I retired one year ago (now age 58). My wife is 55. We have lived in the Atlanta suburbs for the past 19 years but our only child (son, age 27) left here 9 years ago for college and now lives and works in the Boston suburbs. We definitely want to be nearer to him in the coming years. But for now, our aging parents live 4 hours away from us and we don't feel that we can totally relocate further away. Although we are life-long southerners, we both detest the hot, uncomfortable summers. We've been thinking that we will stay here for now, and rent from time to time in various places up north to find the right spot. We can always do the reverse years from now and come south during the coldest months. Last fall we spent 5 months renting in Massachusetts to see how we liked it and found many of the people were just as welcoming (maybe more) than southerners. Our son is currently not married but we will DEFINITELY want to be closer if/when he has his own family. It is somehow comforting to see the interest in this topic and know that so many others are going through this decision process.

Sue said...

I am a single woman looking to relocate in 6 years out of Florida to possibly Northern Georgia or North Carolina, but in the foothills as opposed to the mountains. I like the weather of both these places. I won't have a large income, so I need to have a low cost of living wherever I go. Any suggestions or ideas are welcome.

Anonymous said...

We have always had a second home in a nice warm climate for our winter months. However, 12 years ago when I retired early and unexpectedly, we really had to consider if we should stay in our suburban Washington, DC home. We ended up moving from the big single family house into a spacious condo in a high rise. Our friends are important to us and that was a major consideration. Kids aren't nearby anyway. I'm getting way too old and cranky to go to the trouble of making new friends, training new doctors and learning new driving patterns. Our decision was perfect for us.

Kathy Sterndahl said...

I retired ten years ago (at 50) and have been living very happily in Chapala, Mexico, for almost eight years. I am 20 minutes from the international airport at Guadalajara, so travel back to the states, or anywhere else, is very easy. This area has the largest community of Americans living outside the US, and there are about as many Canadians here in the winter months. I speak Spanish, but most of us don't. Medical care here is excellent and very inexpensive. The local opportunities for volunteer work and socializing are endless. I own my home with no mortgage and also have a smaller home in Barra de Navidad, a beach community on the coast which also has many Americans and Canadians. I absolutely love it down here and cannot imagine moving back to the states. My boyfriend and I have looked at other popular retirement destinations, but we've never found anything that we've liked as well as here. Moving to a foreign country is definitely not for everyone, but if you think it might work for you, this place is a wonderful possibility.

Cara Larose said...

Always explore your options when looking for a place to retire.

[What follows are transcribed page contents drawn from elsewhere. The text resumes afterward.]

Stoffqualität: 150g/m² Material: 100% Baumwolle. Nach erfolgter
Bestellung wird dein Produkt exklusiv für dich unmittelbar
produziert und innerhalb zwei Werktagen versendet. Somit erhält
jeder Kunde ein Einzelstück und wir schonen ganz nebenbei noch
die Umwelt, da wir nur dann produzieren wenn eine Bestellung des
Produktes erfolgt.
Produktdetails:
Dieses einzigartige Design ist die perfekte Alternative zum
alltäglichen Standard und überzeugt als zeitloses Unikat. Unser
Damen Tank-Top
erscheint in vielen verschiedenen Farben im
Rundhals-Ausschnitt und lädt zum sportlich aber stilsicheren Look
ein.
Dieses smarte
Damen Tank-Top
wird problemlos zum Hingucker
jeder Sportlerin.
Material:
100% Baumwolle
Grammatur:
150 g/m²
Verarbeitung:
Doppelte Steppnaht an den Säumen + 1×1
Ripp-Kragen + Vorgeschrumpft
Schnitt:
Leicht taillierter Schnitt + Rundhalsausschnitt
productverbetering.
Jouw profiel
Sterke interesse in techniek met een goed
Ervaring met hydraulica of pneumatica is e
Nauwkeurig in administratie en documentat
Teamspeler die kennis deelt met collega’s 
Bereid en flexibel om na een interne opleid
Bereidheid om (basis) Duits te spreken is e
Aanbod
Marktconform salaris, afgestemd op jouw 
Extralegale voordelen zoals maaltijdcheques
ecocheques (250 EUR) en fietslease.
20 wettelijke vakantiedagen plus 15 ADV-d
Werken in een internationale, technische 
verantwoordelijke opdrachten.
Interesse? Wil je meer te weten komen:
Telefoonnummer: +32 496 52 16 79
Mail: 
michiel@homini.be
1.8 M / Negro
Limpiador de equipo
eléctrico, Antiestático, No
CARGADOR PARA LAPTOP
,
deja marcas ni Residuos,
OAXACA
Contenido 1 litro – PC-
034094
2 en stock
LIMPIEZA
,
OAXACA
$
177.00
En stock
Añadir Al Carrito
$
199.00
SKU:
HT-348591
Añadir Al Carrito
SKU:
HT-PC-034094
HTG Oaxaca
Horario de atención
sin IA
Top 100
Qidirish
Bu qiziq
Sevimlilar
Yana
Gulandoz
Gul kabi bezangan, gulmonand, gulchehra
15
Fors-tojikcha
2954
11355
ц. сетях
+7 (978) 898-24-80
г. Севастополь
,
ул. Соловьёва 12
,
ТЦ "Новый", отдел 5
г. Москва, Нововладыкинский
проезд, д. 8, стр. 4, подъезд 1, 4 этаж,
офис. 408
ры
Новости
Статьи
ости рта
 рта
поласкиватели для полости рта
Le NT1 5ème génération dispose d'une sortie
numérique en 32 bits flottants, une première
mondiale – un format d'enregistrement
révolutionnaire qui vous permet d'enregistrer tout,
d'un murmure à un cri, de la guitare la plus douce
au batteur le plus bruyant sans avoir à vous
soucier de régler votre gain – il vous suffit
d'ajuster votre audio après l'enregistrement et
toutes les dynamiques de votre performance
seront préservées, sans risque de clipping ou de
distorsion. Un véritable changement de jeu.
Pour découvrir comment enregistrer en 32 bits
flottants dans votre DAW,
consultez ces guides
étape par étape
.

It would be great to settle in a place where you will feel happy and contented. Never settle for anything less. A retirement home is where you should be able to just sit back and relax, so find a place that will cater to those.

Anonymous said...

I have some relatives who live in New York as well and they chose retirement communities long island. They are a bit hesitant at first but they totally love it there now. The amenities are very good and it is near great establishments so they were able to maintain their lifestyle.

Anonymous said...

Nice to see others are wrestling with the same problem my wife and I are. We've been living in the same house in the inland So. Cal. area for 30 plus years. The house is ok, not to big, not to small it's the area around us that worries us. As the area continues to grow the traffic gets heavier, the crowds get bigger and the general pace of life just continues to get more rushed as we continue to get slower. Two of your five children still live in the area and we both have other family that lives within short driving distance. I'm 66 and she's 72. I work full time,she works part time and we're not ready to give up the income those jobs provide. So I guess for the moment we'll just stay put.